Lloyd Dayes had always wanted to be an internist/general practitioner. He had seen too many sick people in his life and wanted to make a difference. After post-graduate studies, he was bent on returning to Jamaica but was hindered because as a British colony then, the US certification (in medicine) was not recognised here. So he decided to study in Canada to be certified.
It was during his rotating internship at Montreal General Hospital, that a resident allowed him to make his first 'hole in the skull'. One of the doctors told him that he should go into neurosurgery because there were no Jamaican neurosurgeons. After five years at the Montreal Neurological Institute, he applied to the University of the West Indies Hospital but was informed that they could not afford him. Simultaneously, he was invited by Loma Linda University to help establish their Neurosurgical Department; he has been there for 36 years.
Dr. Dayes says he is motivated by "a force outside of myself given to me as a gift by God that points me to achieve out not only for achievement's sake, but to see if I can help others." He sees it as his obligation to "put back to the soil whatever I got from the soil." He noted that his wife, Thelma, is always encouraging him not to forget his roots where he is coming from.
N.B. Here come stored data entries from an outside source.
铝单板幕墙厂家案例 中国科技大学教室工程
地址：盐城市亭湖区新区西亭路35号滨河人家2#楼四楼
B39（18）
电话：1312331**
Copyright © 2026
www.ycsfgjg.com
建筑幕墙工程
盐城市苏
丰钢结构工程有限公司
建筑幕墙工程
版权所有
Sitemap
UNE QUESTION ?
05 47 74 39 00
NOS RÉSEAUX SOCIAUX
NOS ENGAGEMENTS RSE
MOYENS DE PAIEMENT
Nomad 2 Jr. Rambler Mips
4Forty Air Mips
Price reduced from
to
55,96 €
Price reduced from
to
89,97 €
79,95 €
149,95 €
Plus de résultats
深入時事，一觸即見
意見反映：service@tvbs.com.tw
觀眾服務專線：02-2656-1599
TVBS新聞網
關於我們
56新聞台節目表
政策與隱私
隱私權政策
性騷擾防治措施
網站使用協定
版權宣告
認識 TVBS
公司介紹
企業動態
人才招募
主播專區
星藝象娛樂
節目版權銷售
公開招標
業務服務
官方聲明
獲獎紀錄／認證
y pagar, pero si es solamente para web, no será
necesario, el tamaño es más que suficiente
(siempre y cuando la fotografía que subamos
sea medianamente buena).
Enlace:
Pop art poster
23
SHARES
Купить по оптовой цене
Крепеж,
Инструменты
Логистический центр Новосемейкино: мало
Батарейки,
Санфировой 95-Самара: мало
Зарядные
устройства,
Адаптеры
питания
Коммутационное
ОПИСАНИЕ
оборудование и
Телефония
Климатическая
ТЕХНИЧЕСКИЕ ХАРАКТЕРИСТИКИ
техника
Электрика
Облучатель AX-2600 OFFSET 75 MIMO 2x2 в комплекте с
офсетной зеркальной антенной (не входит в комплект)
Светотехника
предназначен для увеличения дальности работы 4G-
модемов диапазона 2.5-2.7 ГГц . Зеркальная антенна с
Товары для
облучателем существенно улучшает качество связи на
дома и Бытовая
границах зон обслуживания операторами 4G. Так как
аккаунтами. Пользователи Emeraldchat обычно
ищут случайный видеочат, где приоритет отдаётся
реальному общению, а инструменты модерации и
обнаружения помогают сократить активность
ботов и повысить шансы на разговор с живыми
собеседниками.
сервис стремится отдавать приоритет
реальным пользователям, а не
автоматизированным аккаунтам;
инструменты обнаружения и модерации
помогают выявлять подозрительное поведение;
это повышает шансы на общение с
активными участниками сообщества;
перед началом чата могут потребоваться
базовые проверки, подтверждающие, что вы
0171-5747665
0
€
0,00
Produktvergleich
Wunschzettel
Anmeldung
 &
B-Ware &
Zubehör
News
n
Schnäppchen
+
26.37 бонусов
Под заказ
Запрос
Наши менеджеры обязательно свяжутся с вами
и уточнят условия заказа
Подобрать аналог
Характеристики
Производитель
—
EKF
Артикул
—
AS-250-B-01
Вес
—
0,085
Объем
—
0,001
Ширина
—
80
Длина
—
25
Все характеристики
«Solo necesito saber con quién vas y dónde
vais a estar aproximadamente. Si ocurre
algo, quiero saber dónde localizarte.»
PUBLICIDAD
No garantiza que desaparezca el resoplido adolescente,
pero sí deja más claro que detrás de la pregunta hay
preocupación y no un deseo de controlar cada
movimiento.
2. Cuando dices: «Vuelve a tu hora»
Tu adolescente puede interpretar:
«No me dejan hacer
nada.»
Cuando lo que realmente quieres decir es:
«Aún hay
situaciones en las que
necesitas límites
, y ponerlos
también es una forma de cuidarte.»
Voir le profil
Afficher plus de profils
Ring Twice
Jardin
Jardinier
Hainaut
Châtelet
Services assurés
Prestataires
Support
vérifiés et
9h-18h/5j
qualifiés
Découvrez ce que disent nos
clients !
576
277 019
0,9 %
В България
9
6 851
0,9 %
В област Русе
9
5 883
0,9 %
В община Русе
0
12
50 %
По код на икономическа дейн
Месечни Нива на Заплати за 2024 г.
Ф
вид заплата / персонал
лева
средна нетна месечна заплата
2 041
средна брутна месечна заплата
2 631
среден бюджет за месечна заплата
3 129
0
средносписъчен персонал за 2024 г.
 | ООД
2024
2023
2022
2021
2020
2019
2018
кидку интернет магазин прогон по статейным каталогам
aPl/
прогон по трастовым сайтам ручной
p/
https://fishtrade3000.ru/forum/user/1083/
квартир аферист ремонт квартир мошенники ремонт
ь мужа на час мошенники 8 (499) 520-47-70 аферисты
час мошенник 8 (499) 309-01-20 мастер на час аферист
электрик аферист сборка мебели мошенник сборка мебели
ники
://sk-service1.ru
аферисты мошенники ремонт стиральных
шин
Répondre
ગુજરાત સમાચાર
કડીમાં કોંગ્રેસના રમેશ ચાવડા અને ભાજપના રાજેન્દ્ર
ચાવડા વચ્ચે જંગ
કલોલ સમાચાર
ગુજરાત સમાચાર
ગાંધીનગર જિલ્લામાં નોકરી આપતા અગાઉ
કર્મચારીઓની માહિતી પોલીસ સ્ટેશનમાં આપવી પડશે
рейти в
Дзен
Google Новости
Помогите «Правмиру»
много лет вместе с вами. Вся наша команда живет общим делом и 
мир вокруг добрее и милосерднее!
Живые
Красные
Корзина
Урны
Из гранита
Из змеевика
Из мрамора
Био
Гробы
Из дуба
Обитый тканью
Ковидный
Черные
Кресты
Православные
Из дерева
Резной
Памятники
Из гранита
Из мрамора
Thirty years ago he established the Woodford Fund at Woodford All-Age School. Each year, a scholarship to attend Kingsway High School is awarded to an outstanding student.
Every year, for the past four years, Dr Dayes has travelled to a country overseas and gives one month's service to the poorest part of that country. He has been to New Guinea, a village in southern India, Dominican Republic and Nigeria.
Having overcome numerous hurdles, Dr. Dayes is a living testimony of his mother's words. She taught him that, "there isn't any difficulty that you will ever meet that there is not a solution. You might not find the solution but someone else will so you should not say there is no solution." Dr. Dayes maintains that the "humblest of beginning is no hindrance to the highest achievement."